More than a year ago, in early June 2020, Animal Wellness Action and AWF released a detailed report identifying Brent Easterling as a major trafficker in fighting animals and implements. The groups presented extensive evidence to the United States about his involvement and shared a dossier on him with the U.S. Attorney for the Middle District of Alabama and with other federal law enforcement officials. (That report is available to the media on request.)
“Alabama is the ‘cockfighting capital of the South’ and our investigation put several members of the Easterling family at the center of this organized criminal activity,” said Wayne Pacelle, president of Animal Wellness Action. “The Easterlings are involved in cockfighting, but also are part of a far larger network of animal fighters in Alabama and throughout the United States that have made America the breeding ground for the global cockfighting industry. While some are destined for fighting pits inside the U.S., hundreds of thousands of birds move from cockfighting farms here to dozens of nations throughout the world.”
That June 2020 report also noted that several Alabamians illegally shipped fighting birds to Guam. The three biggest Alabama shippers to Guam come from the same tiny town of Nauvoo, Ala. One of the three shippers, Jerry Adkins of Slick Lizard Farms, told a Filipino television broadcaster that he sells 6,000 birds a year.

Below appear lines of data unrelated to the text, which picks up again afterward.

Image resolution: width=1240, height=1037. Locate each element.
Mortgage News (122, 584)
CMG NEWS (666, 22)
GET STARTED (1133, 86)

With some birds fetching as much as $200 each, that could generate millions in gross sales. For Adkins and his son, Guam has been, but a minor market compared to Mexico, where they sold 700 birds to a single purchaser in just one year.
Brent Easterling was not, according to our records, shipping birds to Guam, but he was moving them to Mexico, the Philippines, and to other states, including New Mexico. Brent Easterling’s L&L Game Farm Facebook page had frequent posts and boasts about his cockfighting activities, as did his personal page. Swiftcreek Game farm is the farm frequented by Brent Easterling’s brothers Billy and Bobby and Billy’s son Tyler.

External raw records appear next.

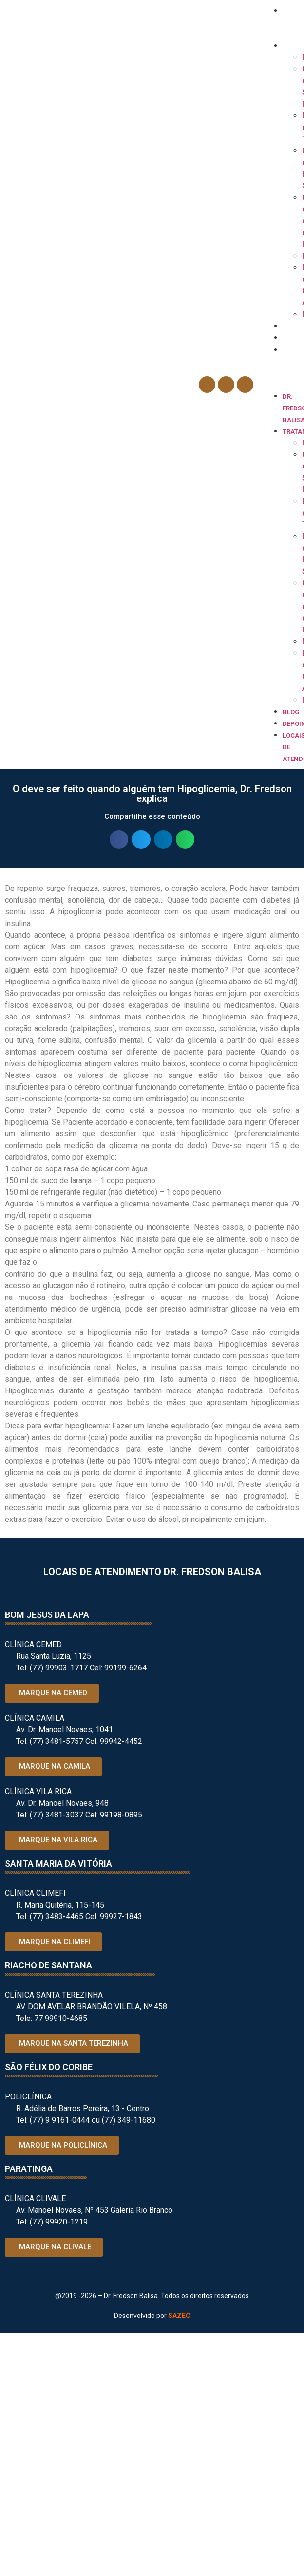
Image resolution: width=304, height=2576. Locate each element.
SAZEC (179, 2315)
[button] (281, 384)
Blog (291, 326)
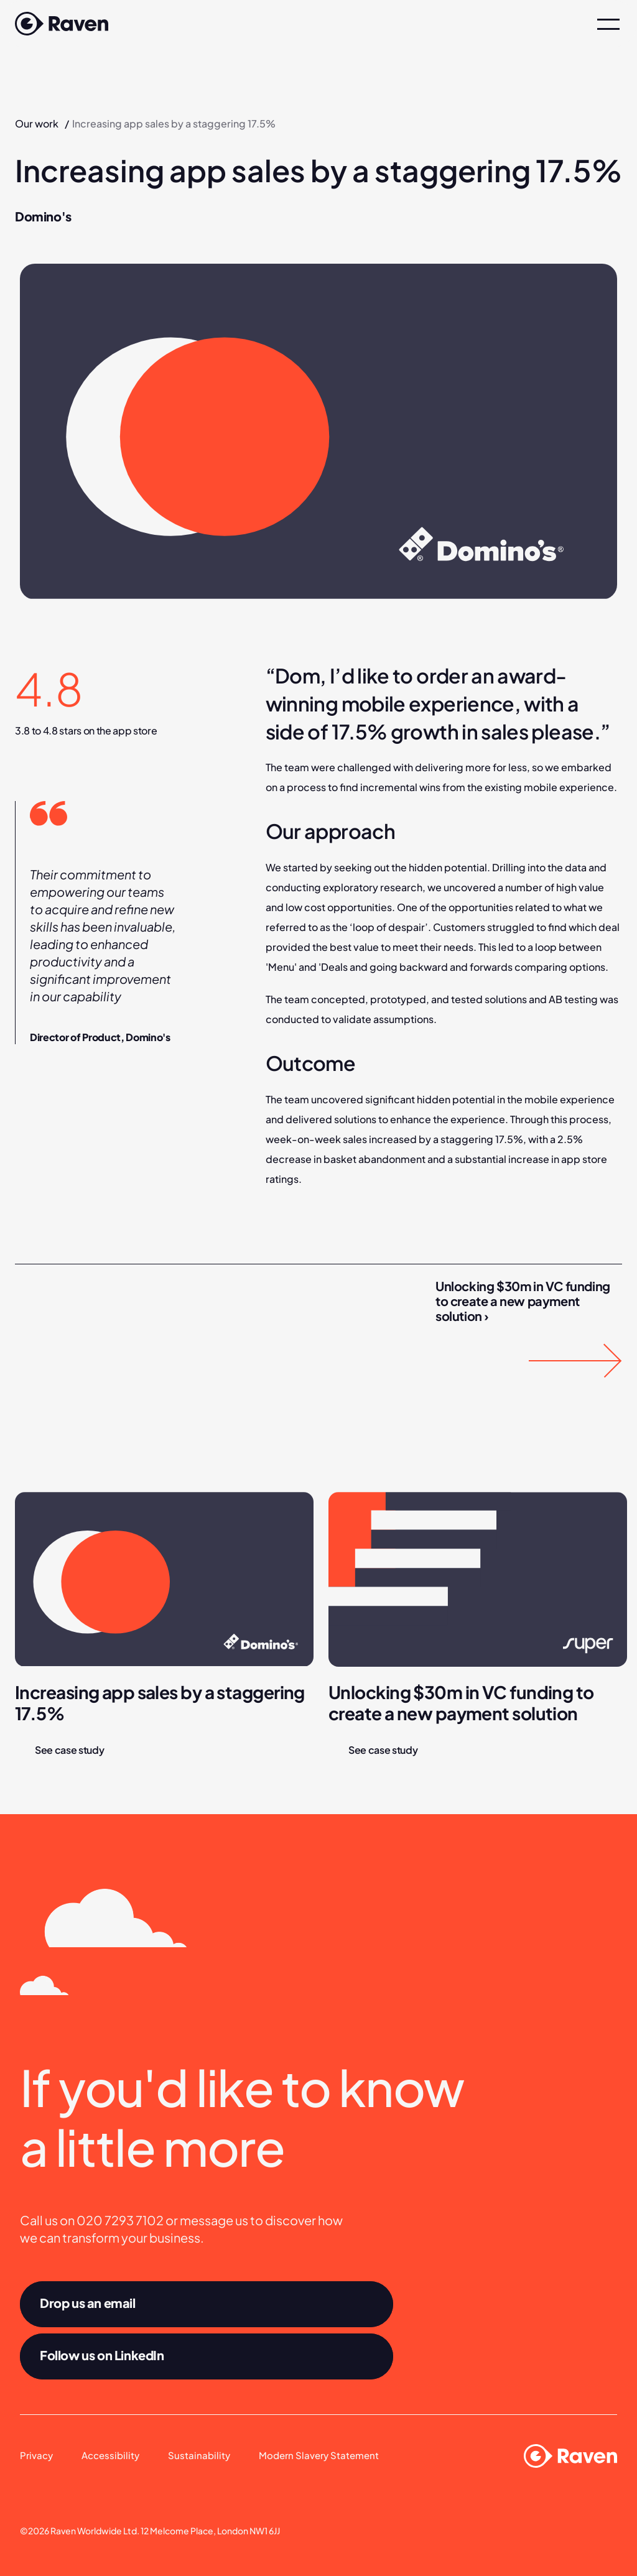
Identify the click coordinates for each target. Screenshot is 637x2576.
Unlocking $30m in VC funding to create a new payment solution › (523, 1300)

AWA presented information to federal authorities revealing Mr. Easterling being interviewed by the Philippines-based cockfighting channel BNTV. That video has since been removed but we obtained a copy prior to the purging of the content. AWA also obtained BNTV videos where 10 other cockfighters in Alabama extol the prowess of their birds.

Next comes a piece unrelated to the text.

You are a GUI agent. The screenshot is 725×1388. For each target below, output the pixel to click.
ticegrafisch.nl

According to our investigation, the Easterling family members have used the U.S Postal Service for shipment of fighting birds and, in some cases, fighting implements.
“If law enforcement is going to shut down illegal cockfighting, that work can only be by the Dept. of Justice because cockfighting is effectively decriminalized in the Yellowhammer State,” noted Marty Irby, executive director of Animal Wellness Action and a native of Mobile. “While dogfighting is a felony in Alabama, cockfighting warrants less in the way of penalties than a parking ticket, and the law hasn’t been updated since the 1800’s.”
Under current federal law, it is a crime to:
- Knowingly sponsor or exhibit an animal in a fighting venture;
- Knowingly attend an animal fighting venture, or knowingly cause an individual who has not attained the age of 16 to attend an animal fighting venture;
- Knowingly buy, sell, possess, train, transport, deliver, or receive any animal for purposes of having the animal participate in an animal fighting venture;
- Knowingly use the mail service of the U.S. Postal Service, or any “written, wire, radio televisions or other form of communications in, or using a facility of, interstate commerce,” to advertise an animal for use in an animal fighting venture, or to advertise a knife, gaff, or other sharp instrument designed to be attached to the leg of a bird for us in an animal fighting venture, or to promote or in any other manner further an animal fighting venture except as performed outside the U.S.;
- Knowingly sell, buy, transport, or deliver in interstate or foreign commerce “a knife, a gaff, or any other sharp instrument” designed or intended to be attached to the leg of a bird for us in an animal fighting venture.
Penalties for each violation of any one of these provisions allows for a maximum of 5 years in prison and a $250,000 fine for perpetrators, except for an adult attending an animal fighting venture. Penalties for an adult in attendance are 1 year in prison and a $5,000 fine.